In focus: Square World I-V by Geoffrey Clarke


© Geoffrey Clarke; photography by Doug Atfield

Geoffrey Clarke, R.A. (b. 1924)
Square World I-V
5 aluminium reliefs
Conceived in 1959. This series is unique.

Square World I-V is a series of 5 aluminium reliefs which were commissioned for St Chad’s, Rubery, Birmingham, where they were installed but removed before consecration. Cast in 1959, they mark a significant moment in the development of 20th century British sculpture.

Clarke had been best known as a sculptor of forged iron. His work in that medium was exhibited at the famous 1952 Venice Biennale and identified him as part of that exciting ‘young’ generation of British sculptors which included Robert Adams, Kenneth Armitage, Reg Butler, Lynn Chadwick, Bernard Meadows, Eduardo Paolozzi and William Turnbull.

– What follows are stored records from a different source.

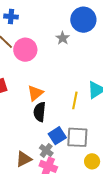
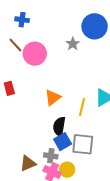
orange triangle: (35, 93) -> (53, 98), moved
black semicircle: (40, 112) -> (59, 127), moved
gray cross: (46, 150) -> (51, 156), turned -32
yellow circle: (92, 161) -> (67, 170), moved

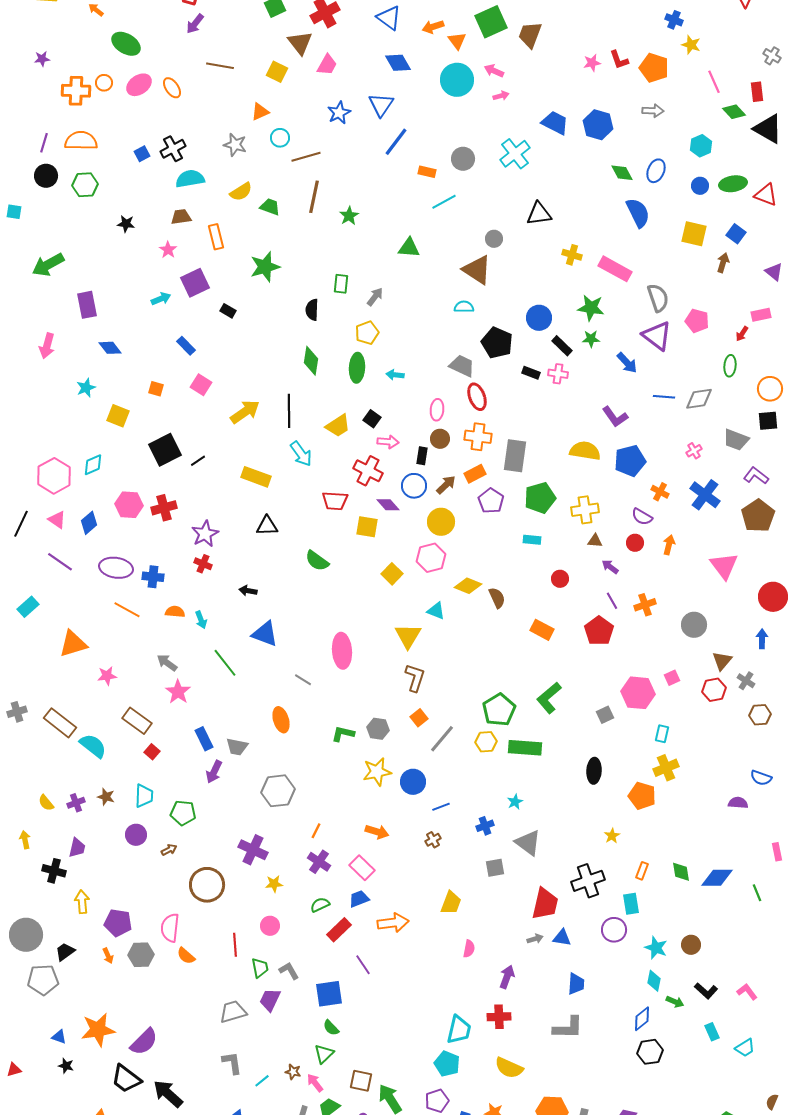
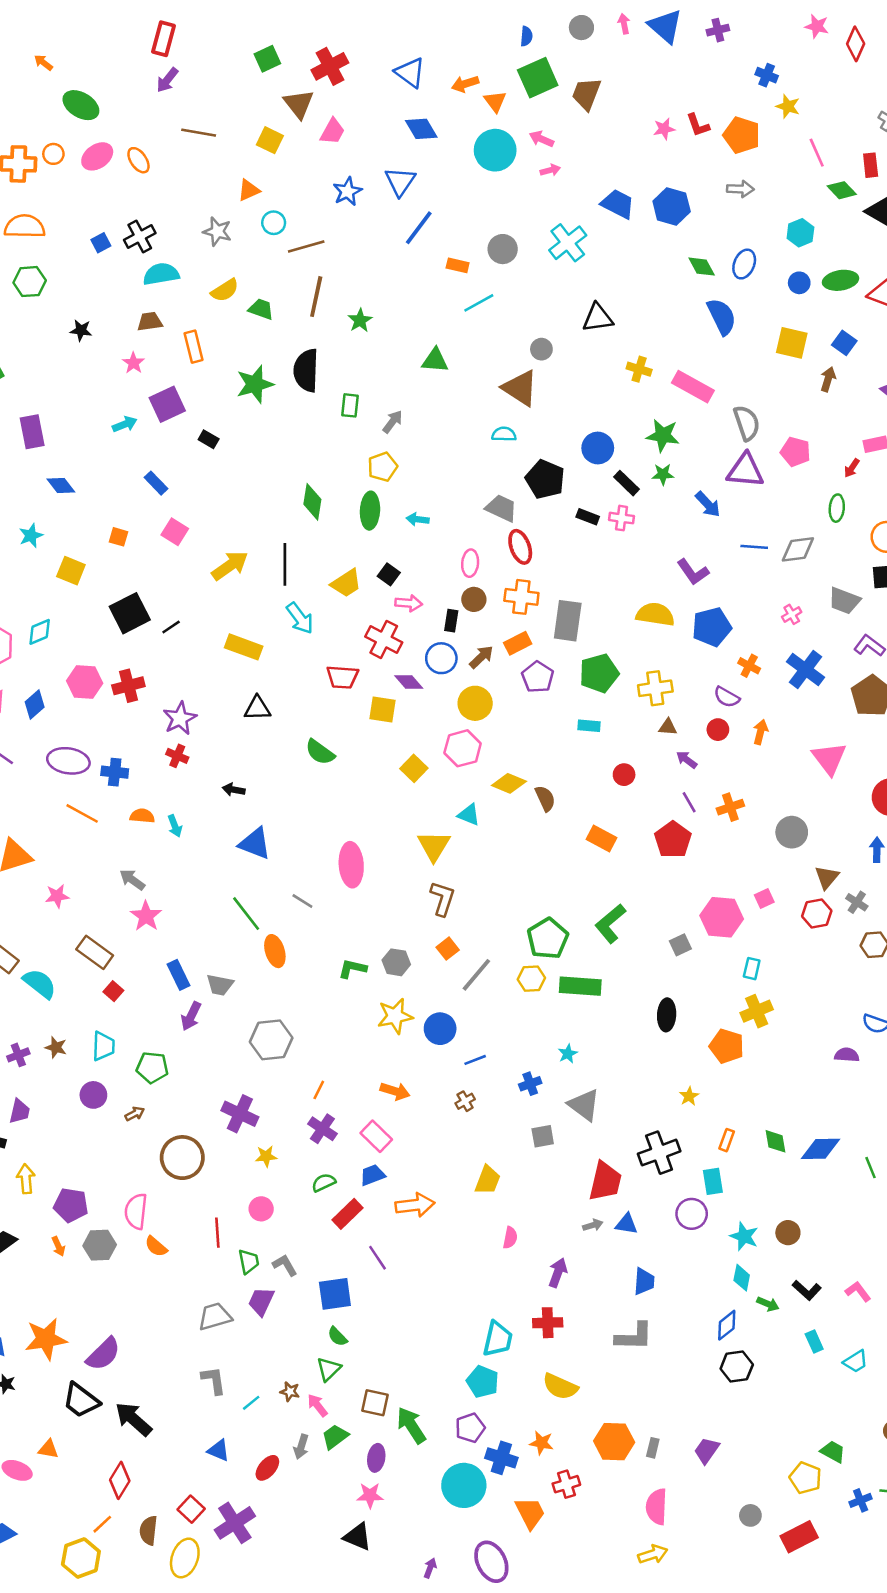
black semicircle: (312, 310) -> (306, 370), moved, size x1.6
purple triangle: (657, 336) -> (745, 471), turned -32
green line: (225, 663) -> (246, 914), moved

During the 1950s Clarke’s searching creativity began to investigate material and form, and in a moment of some significance for British sculpture, attracted by the lightness and modernity of the material, he produced sculptures in aluminium.

The first works in aluminium were open-cast reliefs, among them the Square World series. These reliefs are bold linear designs expressing the meeting point of the celestial and terrestrial.

Clarke has devoted a great deal of his career to religious commissions, including works for Coventry Cathedral (1953-62). His commissions are praised for their successful combination of modernity within a religious setting. It is interesting to note that Clarke’s father was an architect and his grandfather a church furnisher. An enduring childhood memory of the artist is accompanying his grandfather on business trips to sell church fittings: candlesticks or the occasional stained glass window.

Square World I-V is hugely important in the development of Clarke’s work. Clarke received the greatest number of public commissions than any other post-war sculptor and as such his work would have been highly influential. Artists who moved to aluminium included Eduardo Paolozzi and Hubert Dalwood. It has been stated that Clarke’s development “transformed sculpture from the wounded verticality of 1950s figuration to the colourful horizonality of Caro and the New Generation, seen at the Whitechapel Art Gallery in 1965” (see J. LeGrove, Geoffrey Clarke, A Decade of Change, London, 2013, p. 5).